One of the lessons I have learned over the years to get through ‘brickwalls’ in my research is to look to ‘unusual’ names for an answer. ‘Unusual’ or unique names will typically narrow the search through databases to records that aid in going around those ‘brickwalls’ when going through them isn’t working. Using this technique in addition to researching ‘laterally’ in a family through a sibling, have been research lifesavers for me.

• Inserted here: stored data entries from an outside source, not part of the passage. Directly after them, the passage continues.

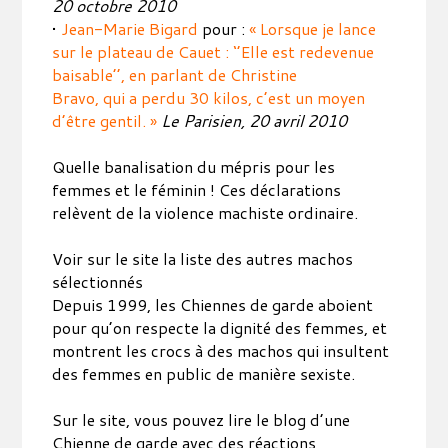
20 octobre 2010
•
Jean-Marie Bigard
pour :
« Lorsque je lance
sur le plateau de Cauet : ‘’Elle est redevenue
baisable’’, en parlant de Christine
Bravo, qui a perdu 30 kilos, c’est un moyen
d’être gentil. »
Le Parisien, 20 avril 2010
Quelle banalisation du mépris pour les
femmes et le féminin ! Ces déclarations
relèvent de la violence machiste ordinaire.
Voir sur le site la liste des autres machos
sélectionnés
Depuis 1999, les Chiennes de garde aboient
pour qu’on respecte la dignité des femmes, et
montrent les crocs à des machos qui insultent
des femmes en public de manière sexiste.
Sur le site, vous pouvez lire le blog d’une
Chienne de garde avec des réactions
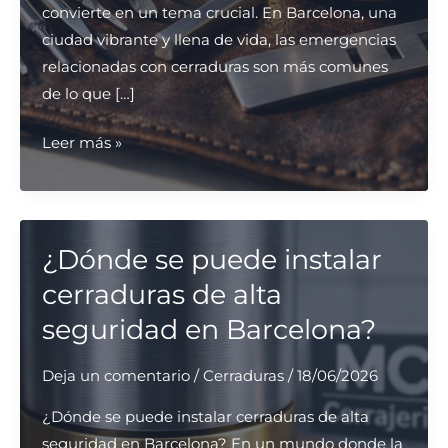
convierte en un tema crucial. En Barcelona, una
ciudad vibrante y llena de vida, las emergencias
relacionadas con cerraduras son más comunes
de lo que […]
¿Cuáles
Leer más »
son
las
opciones
más
¿Dónde se puede instalar
urgentes
cerraduras de alta
para
seguridad en Barcelona?
apertura
de
Deja un comentario
/
Cerraduras
/
18/06/2026
puertas
en
¿Dónde se puede instalar cerraduras de alta
Barcelona?
seguridad en Barcelona? En un mundo donde la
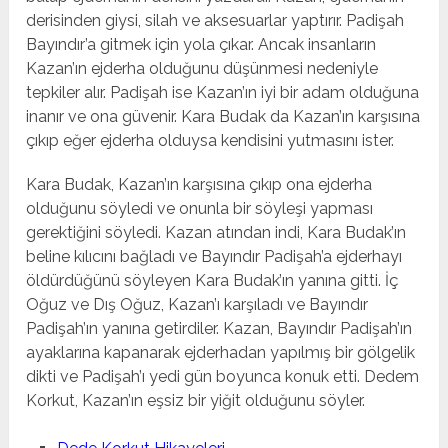
derisinden giysi, silah ve aksesuarlar yaptırır. Padişah
Bayındır’a gitmek için yola çıkar. Ancak insanların
Kazan’ın ejderha olduğunu düşünmesi nedeniyle
tepkiler alır. Padişah ise Kazan’ın iyi bir adam olduğuna
inanır ve ona güvenir. Kara Budak da Kazan’ın karşısına
çıkıp eğer ejderha olduysa kendisini yutmasını ister.
Kara Budak, Kazan’ın karşısına çıkıp ona ejderha
olduğunu söyledi ve onunla bir söyleşi yapması
gerektiğini söyledi. Kazan atından indi, Kara Budak’ın
beline kılıcını bağladı ve Bayındır Padişah’a ejderhayı
öldürdüğünü söyleyen Kara Budak’ın yanına gitti. İç
Oğuz ve Dış Oğuz, Kazan’ı karşıladı ve Bayındır
Padişah’ın yanına getirdiler. Kazan, Bayındır Padişah’ın
ayaklarına kapanarak ejderhadan yapılmış bir gölgelik
dikti ve Padişah’ı yedi gün boyunca konuk etti. Dedem
Korkut, Kazan’ın eşsiz bir yiğit olduğunu söyler.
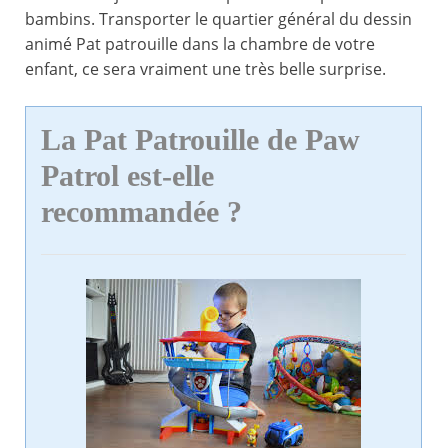
bambins. Transporter le quartier général du dessin
animé Pat patrouille dans la chambre de votre
enfant, ce sera vraiment une très belle surprise.
La Pat Patrouille de Paw
Patrol est-elle
recommandée ?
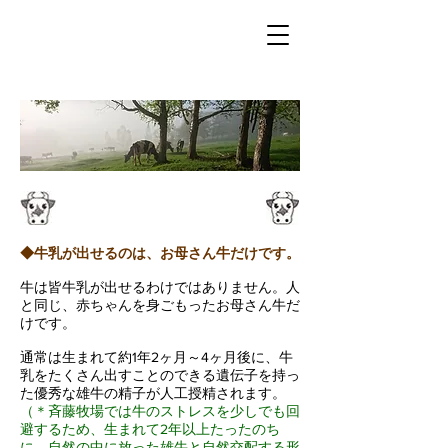
牛さんのこと
◆牛乳が出せるのは、お母さん牛だけです。
牛は皆牛乳が出せるわけではありません。人
と同じ、赤ちゃんを身ごもったお母さん牛だ
けです。
通常は生まれて約1年2ヶ月～4ヶ月後に、牛
乳をたくさん出すことのできる遺伝子を持っ
た優秀な雄牛の精子が人工授精されます。
（＊斉藤牧場では牛のストレスを少しでも回
避するため、生まれて2年以上たったのち
に、自然の中に放った雄牛と自然交配する形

Such is the case in researching my wife Ellen’s ancestors prior to their time in Canada. Ellen’s second great grandfather, Rev. Jacob Wagner, immigrated to the United States with his parents Heinrich and Anna Maria Wagner (nee Eckhard), along with his older sister Elizabeth, in 1832. The family settled in Lyons, Wayne County, New York State. Although I know much of Jacob’s life as a ‘preacher’ in the Evangelical Association, little was known about the remainder of his family’s life in Lyons. Until I noticed that his sister, Elizabeth, about whom little was known (pictured above right), had married Frederick (Friedrich) Nusbickel in 1843.

Frederick, as further research indicated, also had immigrated from Germany and had arrived in the United States in 1839. The family story has it that Frederick found employment on a farm and saved his full wages, living off the means provided to him in an ‘immigrants trunk’ his father had given to him. Eventually, his saved wages allowed Frederick to purchase land in Rose, New York for he and his wife Elizabeth to settle and raise a family on.

Finding Nusbickel records is much easier than finding Wagner records. In U. S. Federal Census records, Frederick can be seen making his living farming in Rose, New York but by 1880, he and his son, Frederick (Jr.) had opened a hardware business in Lyons.

Frederick and Elizabeth had four children that I know of: Mary b. 1847; Frederick b. 1849; Elizabeth b. 1851; and, Catherine b. 1855. The senior Elizabeth Nusbickel passed away in 1896 and Frederick (Sr.) died a year later, in 1897. Little would have possibly been known about Ellen’s second great grandaunt had she married someone named Smith or Jones.